Belgium Impulse Editorial·13 June 2026·4 min read·5 sources
Key signal

The directive turns equal pay from an abstract legal principle into a practical information right. For workers in Belgium, it can make salary bands, comparable pay levels and gender-neutral criteria easier to demand. For employers, it creates a compliance deadline and a need to justify pay structures with data rather than custom or discretion.

The subject is Directive (EU) 2023/970, the EU Pay Transparency Directive. It gives workers and job applicants stronger rights to pay information and requires employers to report and address gender pay gaps. Belgium must implement it through national labour law before workers can fully use the new procedures in Belgian workplaces.

Background

Equal pay has been part of EU law since the Treaty of Rome, but enforcement has often depended on workers proving discrimination without access to pay data. The new directive responds to that information gap by making transparency itself a legal tool.

OIS Intelligence

Impact

Regional — The effect will be national across Belgium, but implementation will interact with regional labour markets in Brussels, Flanders and Wallonia and with Belgium’s sector-based collective bargaining system.

Opposing perspectives

  1. EU equality institutions and worker representatives

    EU institutions frame the directive as an enforcement tool: pay secrecy prevents workers from proving unequal pay.
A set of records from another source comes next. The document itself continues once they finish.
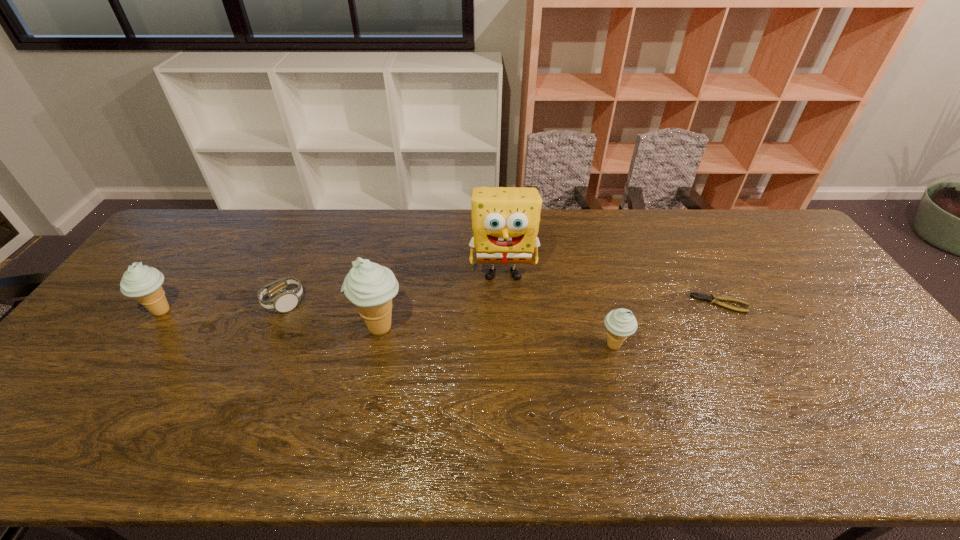 Where is `the third tallest object`? This screenshot has width=960, height=540. the third tallest object is located at coordinates (143, 283).

You are a GUI agent. You are given a task and a screenshot of the screen. Output one action in this format:
    pyautogui.click(x=<x>, y=<y>)
    Task: Click on the second shortest icecream
    The image size is (960, 540).
    Given the screenshot: What is the action you would take?
    pyautogui.click(x=143, y=283)

The image size is (960, 540). I want to click on the fourth object from right to left, so click(370, 286).

Find the location of a particular element. The height and width of the screenshot is (540, 960). the tallest icecream is located at coordinates (370, 286).

Where is `the rightmost icecream`? This screenshot has width=960, height=540. the rightmost icecream is located at coordinates (620, 323).

Where is `the shortest icecream`? Image resolution: width=960 pixels, height=540 pixels. the shortest icecream is located at coordinates (620, 323).

Find the location of a particular element. This screenshot has width=960, height=540. pliers is located at coordinates (711, 298).

Identify the location of the rightmost object. (711, 298).

I want to click on the third object from right to left, so click(x=505, y=220).

The height and width of the screenshot is (540, 960). What are the coordinates of `the second shortest object` in the screenshot? It's located at (286, 300). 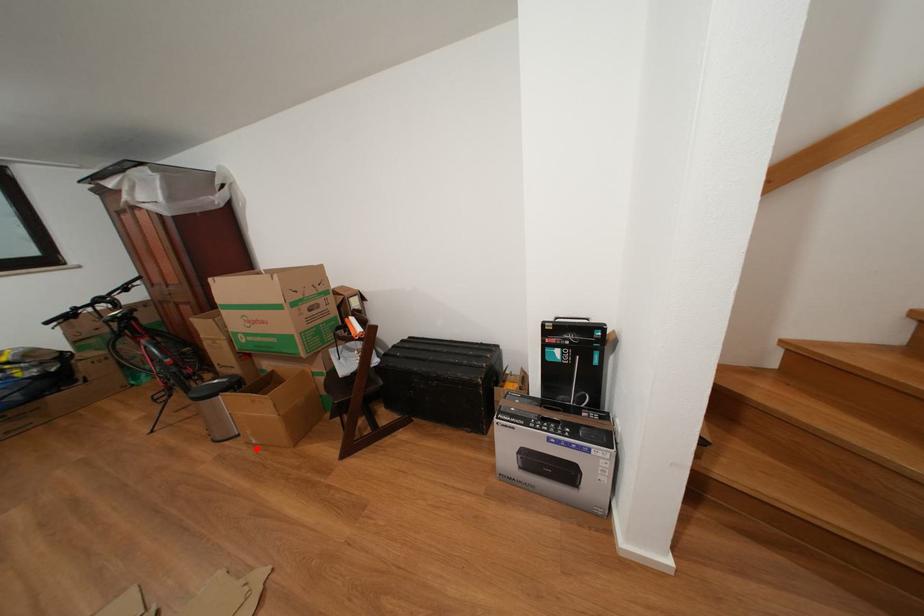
In Belgium, unions such as ACV-CSC, ABVV-FGTB and ACLVB-CGSLB are likely to focus on access to comparable pay data, joint pay assessments and sanctions that make the right usable in real workplaces.

  2. Belgian and European employer organisations

    Employer groups such as FEB-VBO, Voka, UWE and Beci are likely to support equal pay in principle while pressing for workable Belgian rules. Their concern is that reporting, job-value comparisons and salary-band disclosure can become administratively heavy or legally uncertain if implementation is unclear, especially for medium-sized firms.

  3. Belgian EU-institutional framing

    For Brussels-based EU actors, the story is about whether the Union can turn a long-standing treaty principle into enforceable workplace rights. Belgian Commissioner Hadja Lahbib’s equality portfolio gives the issue an added Belgian institutional link, but enforcement still depends on national law made in Belgium.